## WORK REQUEST
The data below holds a line containing "Cuburile com" and a line containing "comenzi@jucariilemele.ro"; please quote exactly those two lines and every line between them, and nothing else.

[Records contained in a dataset]
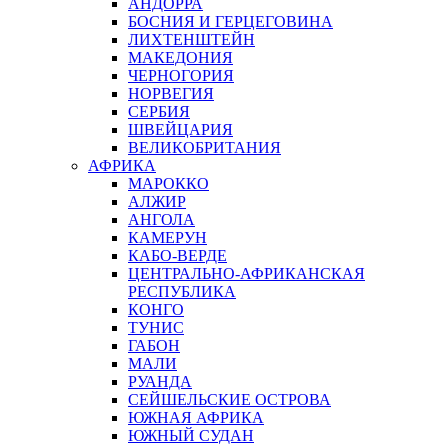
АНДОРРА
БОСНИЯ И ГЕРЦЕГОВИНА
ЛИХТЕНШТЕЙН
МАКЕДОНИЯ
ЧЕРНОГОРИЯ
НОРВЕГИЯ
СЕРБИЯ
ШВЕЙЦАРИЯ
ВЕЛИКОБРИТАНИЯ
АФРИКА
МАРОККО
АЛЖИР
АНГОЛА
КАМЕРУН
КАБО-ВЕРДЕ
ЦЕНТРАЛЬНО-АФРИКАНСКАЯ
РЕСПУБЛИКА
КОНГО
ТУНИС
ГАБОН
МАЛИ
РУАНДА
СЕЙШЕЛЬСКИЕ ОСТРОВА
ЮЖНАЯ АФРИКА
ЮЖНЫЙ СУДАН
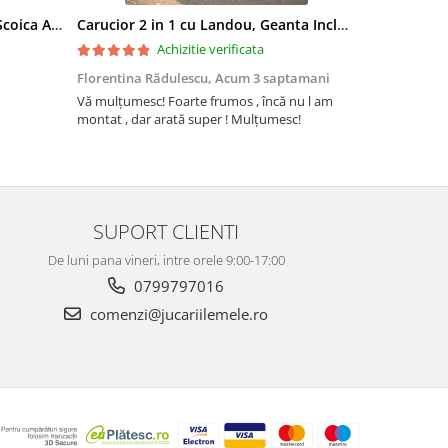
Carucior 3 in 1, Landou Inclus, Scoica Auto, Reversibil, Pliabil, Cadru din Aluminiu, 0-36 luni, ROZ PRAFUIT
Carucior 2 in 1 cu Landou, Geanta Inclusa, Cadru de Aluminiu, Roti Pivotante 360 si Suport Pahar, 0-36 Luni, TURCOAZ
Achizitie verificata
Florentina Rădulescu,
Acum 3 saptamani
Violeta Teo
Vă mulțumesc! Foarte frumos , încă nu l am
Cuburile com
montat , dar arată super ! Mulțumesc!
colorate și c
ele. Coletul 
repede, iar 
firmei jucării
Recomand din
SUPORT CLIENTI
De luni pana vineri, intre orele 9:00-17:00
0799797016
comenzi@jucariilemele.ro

==

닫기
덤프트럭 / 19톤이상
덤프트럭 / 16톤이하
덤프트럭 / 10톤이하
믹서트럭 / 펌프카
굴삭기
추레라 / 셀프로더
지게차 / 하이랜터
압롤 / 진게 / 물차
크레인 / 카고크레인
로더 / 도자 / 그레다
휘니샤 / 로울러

## WRITTEN SOLUTION
Cuburile com
montat , dar arată super ! Mulțumesc!
colorate și c
ele. Coletul 
repede, iar 
firmei jucării
Recomand din
SUPORT CLIENTI
De luni pana vineri, intre orele 9:00-17:00
0799797016
comenzi@jucariilemele.ro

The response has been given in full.